Japanische Flugsicherheitsbeamte und die JCG erklärten, es werde einige Zeit dauern, die Ursache der Tragödie zu ermitteln. Dabei seien technische, menschliche und objektive Faktoren zu berücksichtigen. Die größte Aufmerksamkeit erfährt jedoch die Hypothese eines Kommunikationsfehlers zwischen dem Piloten und dem Tower der Flugsicherung.
Der japanische Sender NHK zitierte einen Beamten des Ministeriums für Land, Infrastruktur, Transport und Tourismus mit der Aussage, der Unfall könne sich ereignet haben, weil „der Kapitän des Flugzeugs der Küstenwache die Anweisungen der Fluglotsen missverstanden hat“.
„Die erste Frage, die geklärt werden muss, ist, ob das Überwachungsflugzeug die Landebahn betreten hat und warum dies geschah“, sagte Paul Hayes, Direktor für Flugsicherheit beim britischen Beratungsunternehmen Ascend.
Gethin sagte auch, die Untersuchung müsse klären, was bei der Kommunikation zwischen den Parteien schiefgelaufen sei. „Es ist nicht klar, warum, aber es scheint, als sei das kleinere Flugzeug zur falschen Zeit am falschen Ort gewesen“, sagte Gethin.

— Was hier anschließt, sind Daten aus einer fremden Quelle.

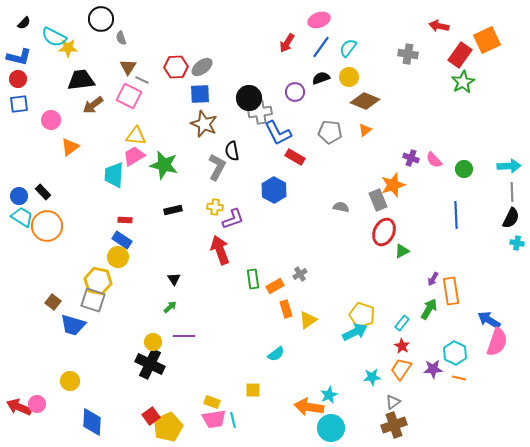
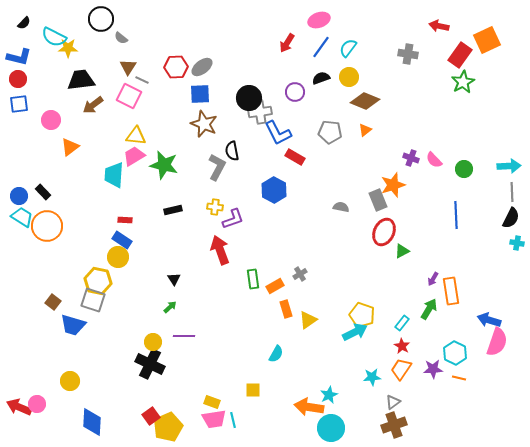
gray semicircle at (121, 38): rotated 32 degrees counterclockwise
blue arrow at (489, 320): rotated 15 degrees counterclockwise
cyan semicircle at (276, 354): rotated 24 degrees counterclockwise
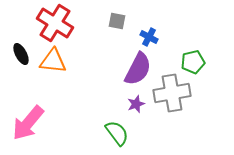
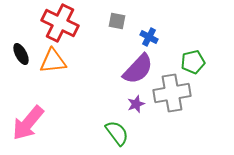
red cross: moved 5 px right; rotated 6 degrees counterclockwise
orange triangle: rotated 12 degrees counterclockwise
purple semicircle: rotated 16 degrees clockwise
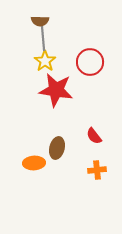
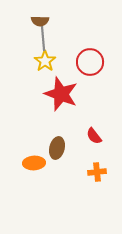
red star: moved 5 px right, 4 px down; rotated 12 degrees clockwise
orange cross: moved 2 px down
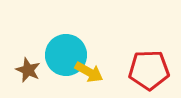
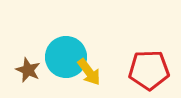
cyan circle: moved 2 px down
yellow arrow: rotated 24 degrees clockwise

John Cox, ein ehemaliger Flugunfallermittler in den USA, sagte, die Untersuchung in Japan müsse sich zunächst auf die Anweisungen des Flugsicherungsturms konzentrieren und dann klären, warum der Pilot von Japan Airlines das Patrouillenflugzeug bei der Landung nicht gesehen habe.
Laut der US-amerikanischen Denkfabrik Flight Safety Foundation (FSF) sind Fehler in der Kommunikation und Koordination zwischen Flugzeugen häufig die Ursache für Kollisionen oder Beinahekollisionen auf Start- und Landebahnen. Die FSF empfiehlt Fluggesellschaften, ihre Flugzeuge mit besserer Ortungstechnologie auszustatten, damit Fluglotsen und Piloten Kollisionsrisiken früher erkennen können.
Das Wrack eines Flugzeugs der japanischen Küstenwache auf der Landebahn des Flughafens Haneda am 3. Januar. Bei einer Kollision starben fünf Menschen. Foto: AFP
„Das Risiko von Kollisionen auf Start- und Landebahnen ist ein globales Problem. Wir haben gesehen, wie schwerwiegend die Folgen dieser Vorfälle sein können“, sagte FSF-Geschäftsführer Hassan Shahidi.
Nachdem Major Miyamoto aus dem deformierten Flugzeug entkommen war, das kurz davor war, in Flammen aufzugehen, rief er sofort den Kommandoposten an und meldete, dass „das Flugzeug auf der Landebahn explodiert sei“. „Ich konnte entkommen. Der Zustand meiner Teamkollegen im Flugzeug ist unbekannt“, sagte er.
Die Leichen von fünf Besatzungsmitgliedern der Miyamoto wurden gefunden, nachdem Feuerwehrleute den Brand im Flugzeug gelöscht hatten. „Das Traurigste ist, dass sie bei einer Rettungsmission nach dem Erdbeben ums Leben kamen“, sagte Roger Whitefield, ein ehemaliger britischer Pilot.